However, using the MacDonald appraoch, zinc isopoporphyrin products were isolated in low yields. Herein, we report more efficient syntheses of metallo-isoporphyrins from b-bilene salts, and studies of their chemical, physical and biological properties to probe the potential for applicability in photodynamic therapy.

RESULTS AND DISCUSSION

Synthesis of zinc(II) isoporphyrin (6)

The synthetic route investigated involves cyclization of open chain tetrapyrrole intermediates, notably b-bilenes, by ring closure using a suitable carbon-linking unit as the final step.

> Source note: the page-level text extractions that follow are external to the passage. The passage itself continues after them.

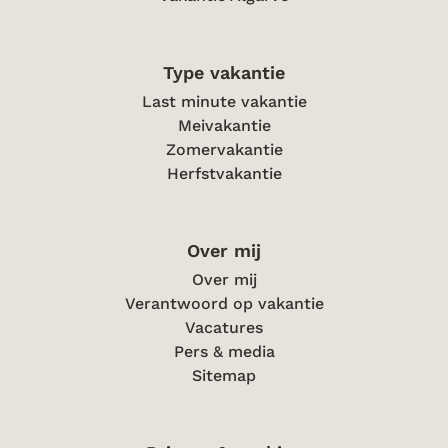
Type vakantie
Last minute vakantie
Meivakantie
Zomervakantie
Herfstvakantie
Over mij
Over mij
Verantwoord op vakantie
Vacatures
Pers & media
Sitemap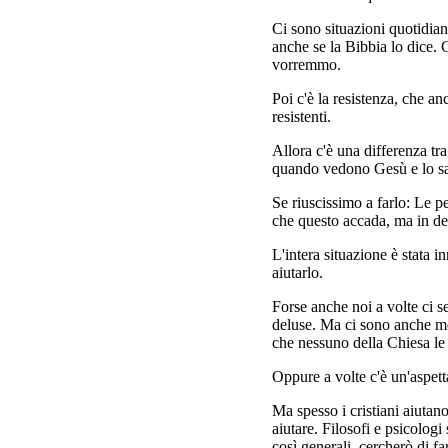
Ci sono situazioni quotidia
anche se la Bibbia lo dice.
vorremmo.
Poi c'è la resistenza, che a
resistenti.
Allora c'è una differenza tra
quando vedono Gesù e lo sa
Se riuscissimo a farlo: Le 
che questo accada, ma in def
L'intera situazione è stata i
aiutarlo.
Forse anche noi a volte ci 
deluse. Ma ci sono anche mo
che nessuno della Chiesa le
Oppure a volte c'è un'aspett
Ma spesso i cristiani aiuta
aiutare. Filosofi e psicolog
così generali, cercherò di far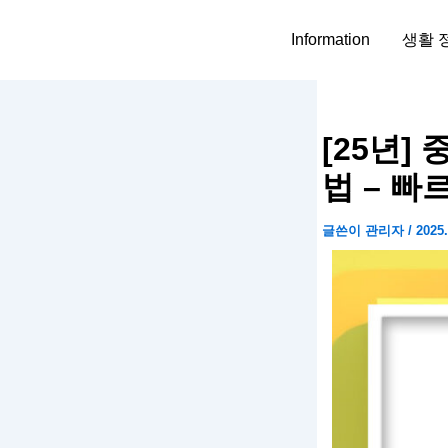
콘
텐
Information
생활 
츠
로
건
너
[25년]
뛰
법 – 빠
기
글쓴이
관리자
/
2025.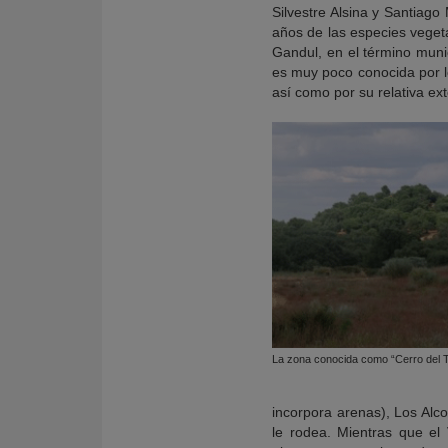
Silvestre Alsina y Santiago
años de las especies veget
Gandul, en el término muni
es muy poco conocida por lo
así como por su relativa ex
La zona conocida como “Cerro del 
incorpora arenas), Los Alco
le rodea. Mientras que el 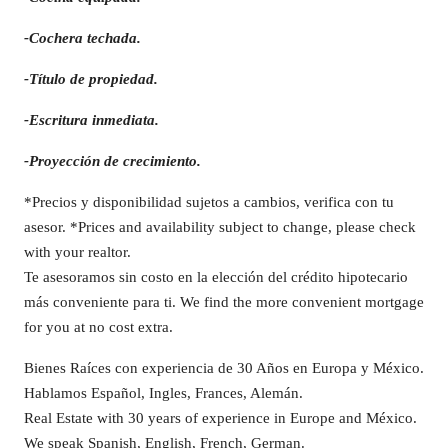
-Cochera techada.
-Título de propiedad.
-Escritura inmediata.
-Proyección de crecimiento.
*Precios y disponibilidad sujetos a cambios, verifica con tu
asesor. *Prices and availability subject to change, please check
with your realtor.
Te asesoramos sin costo en la elección del crédito hipotecario
más conveniente para ti. We find the more convenient mortgage
for you at no cost extra.
Bienes Raíces con experiencia de 30 Años en Europa y México.
Hablamos Español, Ingles, Frances, Alemán.
Real Estate with 30 years of experience in Europe and México.
We speak Spanish, English, French, German.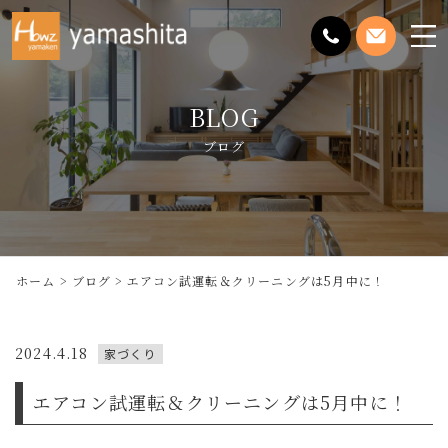
メ
ニ
ュ
BLOG
ー
を
ブログ
開
く
ホーム
ブログ
エアコン試運転＆クリーニングは5月中に！
2024.4.18
家づくり
エアコン試運転＆クリーニングは5月中に！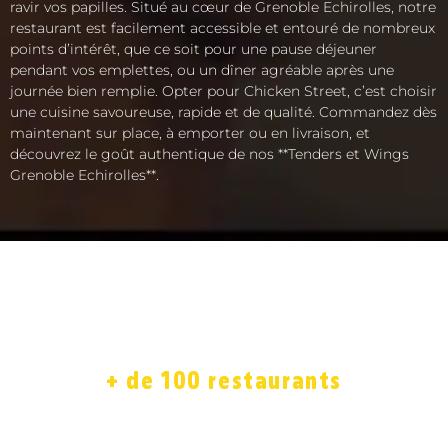
ravir vos papilles. Situé au cœur de Grenoble Echirolles, notre
restaurant est facilement accessible et entouré de nombreux
points d’intérêt, que ce soit pour une pause déjeuner
pendant vos emplettes, ou un dîner agréable après une
journée bien remplie. Opter pour Chicken Street, c’est choisir
une cuisine savoureuse, rapide et de qualité. Commandez dès
maintenant sur place, à emporter ou en livraison, et
découvrez le goût authentique de nos **Tenders et Wings
Grenoble Echirolles**.
ACCUEIL
LA CARTE
SOLIDAIRE
FRANCHISE
BOUTIQUE
JOB
+ de 100 restaurants
7 jours sur 7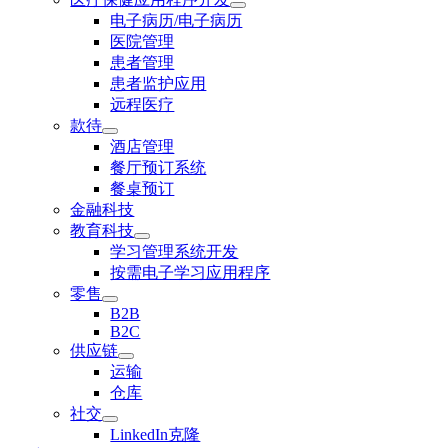
电子病历/电子病历
医院管理
患者管理
患者监护应用
远程医疗
款待
酒店管理
餐厅预订系统
餐桌预订
金融科技
教育科技
学习管理系统开发
按需电子学习应用程序
零售
B2B
B2C
供应链
运输
仓库
社交
LinkedIn克隆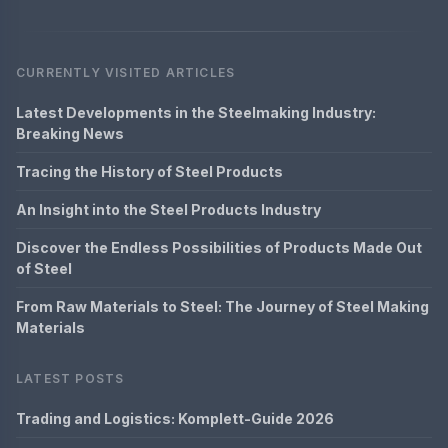
CURRENTLY VISITED ARTICLES
Latest Developments in the Steelmaking Industry:
Breaking News
Tracing the History of Steel Products
An Insight into the Steel Products Industry
Discover the Endless Possibilities of Products Made Out
of Steel
From Raw Materials to Steel: The Journey of Steel Making
Materials
LATEST POSTS
Trading and Logistics: Komplett-Guide 2026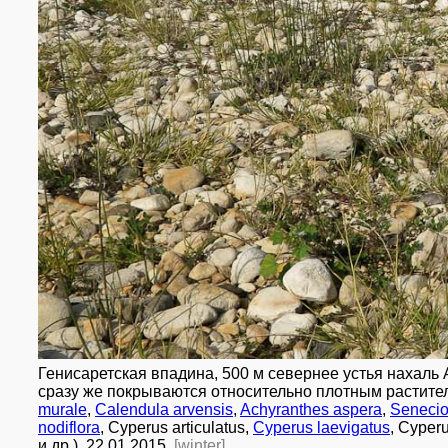
древности Тверии, Гамла на Голанских высотах. В месте впаде
правительством Франции Израилю.
В окрестностях Гинносара в озеро впадает водоток (нахаль) Ам
археологическим заповедником. По легендам, именно здесь нах
Источники:
* http://www.eleven.co.il/article/12078
* http://guide-israel.ru/country/25273-amud
* http://www.jewishagency.org/ru/blog/7666/article/21101
All photos
(5)
Photos of plants & lichens
(31)
Генисаретская впадина, 500 м севернее устья нахаль
сразу же покрываются относительно плотным растите
murale
,
Calendula arvensis
,
Achyranthes aspera
,
Senecio
nodiflora
, Cyperus articulatus,
Cyperus laevigatus
, Cyper
и др.). 22.01.2015.
[winter]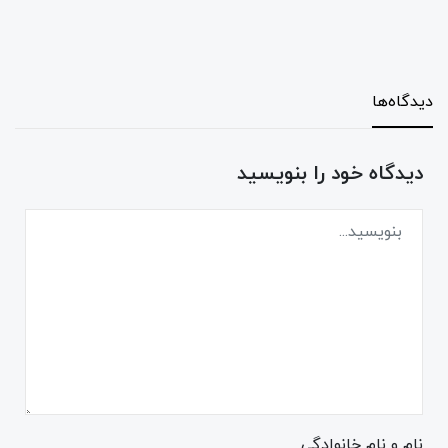
دیدگاه‌ها
دیدگاه خود را بنویسید
نام و نام خانوادگی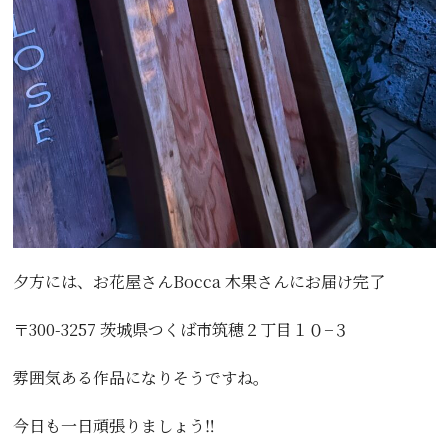
夕方には、お花屋さん
Bocca 木果さんにお届け完了
〒300-3257 茨城県つくば市筑穂２丁目１０−３
雰囲気ある作品になりそうですね。
今日も一日頑張りましょう‼️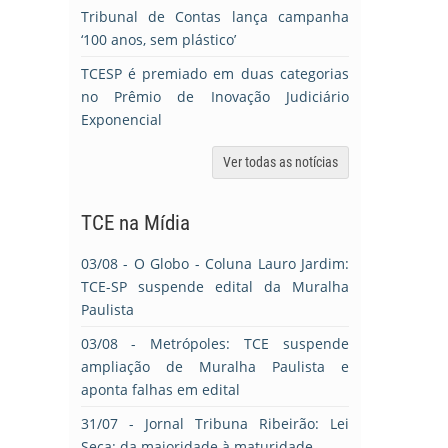
Tribunal de Contas lança campanha
‘100 anos, sem plástico’
TCESP é premiado em duas categorias
no Prêmio de Inovação Judiciário
Exponencial
Ver todas as notícias
TCE na Mídia
03/08
- O Globo - Coluna Lauro Jardim:
TCE-SP suspende edital da Muralha
Paulista
03/08
- Metrópoles: TCE suspende
ampliação de Muralha Paulista e
aponta falhas em edital
31/07
- Jornal Tribuna Ribeirão: Lei
Seca: da maioridade à maturidade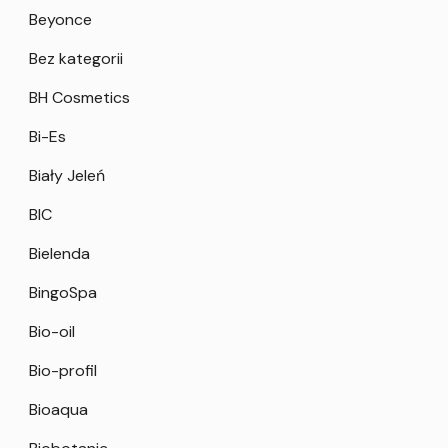
Beyonce
Bez kategorii
BH Cosmetics
Bi-Es
Biały Jeleń
BIC
Bielenda
BingoSpa
Bio-oil
Bio-profil
Bioaqua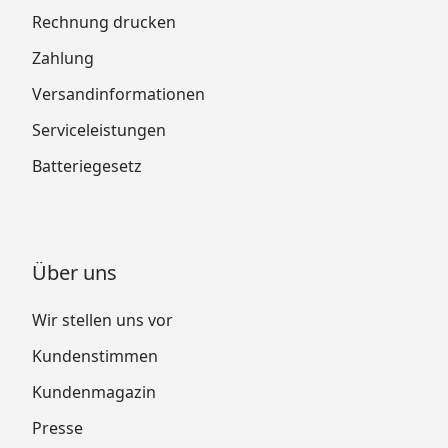
Rechnung drucken
Zahlung
Versandinformationen
Serviceleistungen
Batteriegesetz
Über uns
Wir stellen uns vor
Kundenstimmen
Kundenmagazin
Presse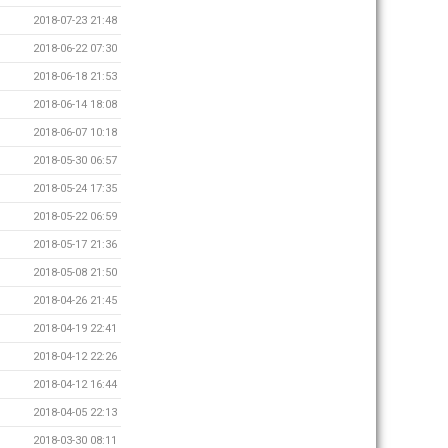
2018-07-23 21:48
2018-06-22 07:30
2018-06-18 21:53
2018-06-14 18:08
2018-06-07 10:18
2018-05-30 06:57
2018-05-24 17:35
2018-05-22 06:59
2018-05-17 21:36
2018-05-08 21:50
2018-04-26 21:45
2018-04-19 22:41
2018-04-12 22:26
2018-04-12 16:44
2018-04-05 22:13
2018-03-30 08:11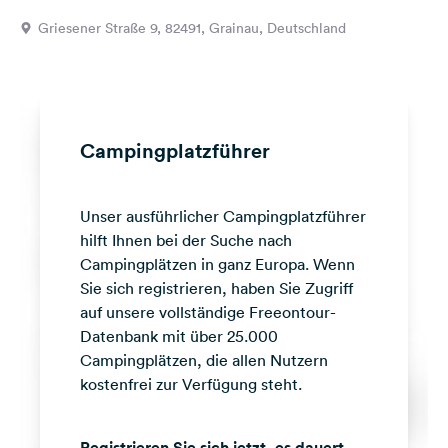
Feedback
Griesener Straße 9, 82491, Grainau, Deutschland
Sprache:
Deutsch
Folge
Campingplatzführer
uns
auf
Social
Unser ausführlicher Campingplatzführer
Media
hilft Ihnen bei der Suche nach
Facebook
Campingplätzen in ganz Europa. Wenn
Sie sich registrieren, haben Sie Zugriff
Instagram
auf unsere vollständige Freeontour-
Datenbank mit über 25.000
Campingplätzen, die allen Nutzern
kostenfrei zur Verfügung steht.
Registrieren Sie sich jetzt, es dauert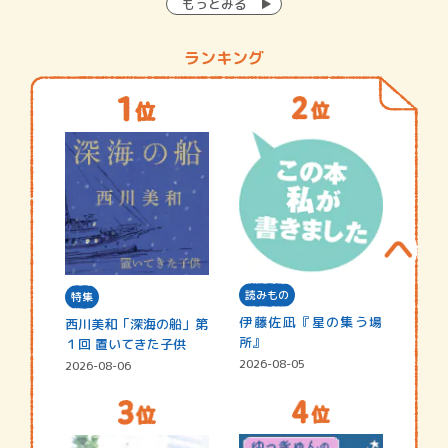
もっとみる
ランキング
読みもの
特集
伊藤佐凪『星の集う場
西川美和「深海の船」第
所』
１回 置いてきた子供
2026-08-05
2026-08-06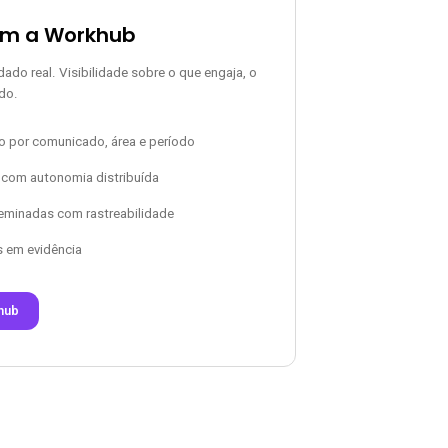
om a Workhub
do real. Visibilidade sobre o que engaja, o
do.
o por comunicado, área e período
 com autonomia distribuída
seminadas com rastreabilidade
 em evidência
hub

The precursor b-bilene hydrochloride (5) was synthesized by condensation of dipyrromethane-1-carboxylic acid (3) [20] with 1-formyldipyrromethane (4) to yield crystalline b-bilene hydrochloride in 70% yield; in initial studies this was followed by cyclization using 2,2-dime-thoxypropane as an acetone surrogate and carbon linking unit, then addition of zinc salt to afford the zinc isoporphyrin cation (6) in 28% yield (Scheme 1). These yields were higher than previously reported (6%) [14, 15] and the reaction time was dramatically reduced from six days to one day. Other ketones, for example cyclohexanone or the 1,1-dimethoxycyclohexane, proved too bulky for the cyclization reaction.

Scheme 1.

Syntheses of zinc (6) and copper (7) isoporphyrin salts via b-bilene (5)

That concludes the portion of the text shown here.